Прошло немало времени, прежде чем Симон решился, наконец, пошевелиться. Он стоял, не шелохнувшись, с ощущением полного непонимания того, что ему надлежало исполнить. В конце концов, превозмогая ужас, он нагнулся и слегка прикоснулся к руке трупа…
Она показалась ему не только застывшей и холодной, но и чересчур затвердевшей, слишком жесткой, чтобы можно было бы допустить, что это человеческая плоть и сочленения.
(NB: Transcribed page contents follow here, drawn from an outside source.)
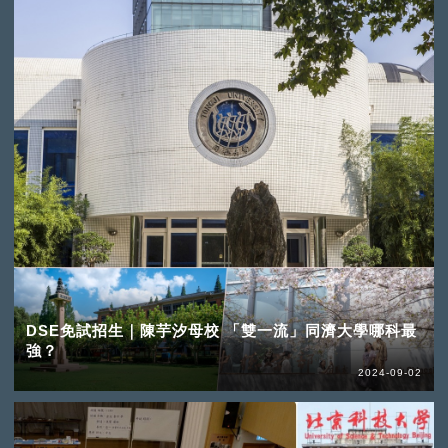
DSE免試招生｜陳芋汐母校 「雙一流」同濟大學哪科最
強？
2024-09-02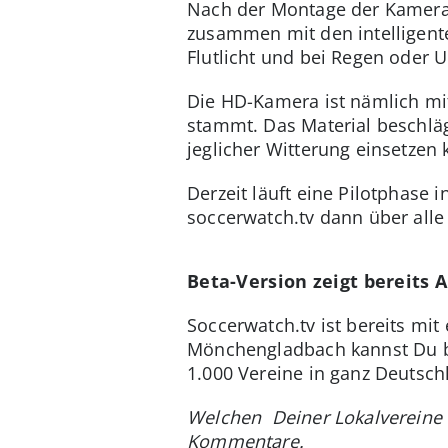
Nach der Montage der Kamera 
zusammen mit den intelligente
Flutlicht und bei Regen oder 
Die HD-Kamera ist nämlich mit
stammt. Das Material beschlägt
jeglicher Witterung einsetzen
Derzeit läuft eine Pilotphase
soccerwatch.tv dann über alle
Beta-Version zeigt bereits
Soccerwatch.tv ist bereits mit
Mönchengladbach kannst Du ber
1.000 Vereine in ganz Deutsch
Welchen Deiner Lokalvereine 
Kommentare.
Желая рассеять последние сомнения, он заставил себя, преодолев мешавшее ему какое-то необъяснимое отвращение, потрогать конечности, грудь, щеки, губы…
Явная неестественность ощупанного тела окончательно убедила Симона в том, что с момента своего прибытия он дважды был введен в заблуждение, причем с разницей в несколько часов: перед ним снова лежал манекен из папье-маше. Однако темная красная лужа не была поддельной: кончиками пальцев Симон проверил — она оказалась влажной и липкой. Тем не менее, он не смог бы настаивать на том, что кровь настоящая.
Все увиденное представлялось Симону Лекёру полным бредом, но в глубине души он подозревал, что для каждой галлюцинации существовало свое объяснение, пока ему недоступное. Убитый манекен лежал точно на том же месте, где накануне во время их короткой встречи стояла Джинн; хотя Симон отлично помнил, что в прошлый раз видел ее внизу, на первом этаже. Если, конечно, он не спутал две следовавшие одна за другой сцены — с Джинн и с манекеном.
Он решил уйти по возможности скорее, опасаясь, что еще какие-нибудь загадки усложнят дело. Их и так было достаточно, чтобы на несколько часов погрузиться в размышления. Но, как бы то ни было, чем больше он об этом думал, тем незаметнее становилась связующая нить событий.
Симон спустился по лестнице. Внизу, небрежно облокотившись на те же ящики, засунув обе руки в карманы плаща, все еще стояла точная копия Джинн: на восковых губах застыла неуловимая улыбка. Стало быть, наверху — другой манекен, сходный с первым по всем параметрам. Томный ироничный усмехающийся рот не имел ничего общего с устами Джейн Франк. Но все-таки Симону почудилось, что над ним смеются. Он пожал плечами и направился к стеклянной двери, выходящей во двор.
… Не успел он переступить порог, как мнимый манекен слегка распрямился и улыбка на его лице стала отчетливее. Из правого кармана непромокаемого плаща высунулась рука, потянулась к щеке, медленно сняла черные очки… Блеснули красивые светло-зеленые глаза…
Последнюю картину Симон нарисовал в своем воображении уже по дороге. Впрочем, он не стал оборачиваться для того, чтобы разрушить ее слабое правдоподобие, так как был абсолютно уверен, что на сей раз видел лишь восковую фигуру американки из музея Гревен. Он пересек двор, прошел через арку, потом, дойдя до конца переулка, как и предполагалось, очутился на большом проспекте, кишащем прохожими. Симон почувствовал невероятное облегчение, будто после бесконечно долгого отсутствия снова вернулся в реальный мир.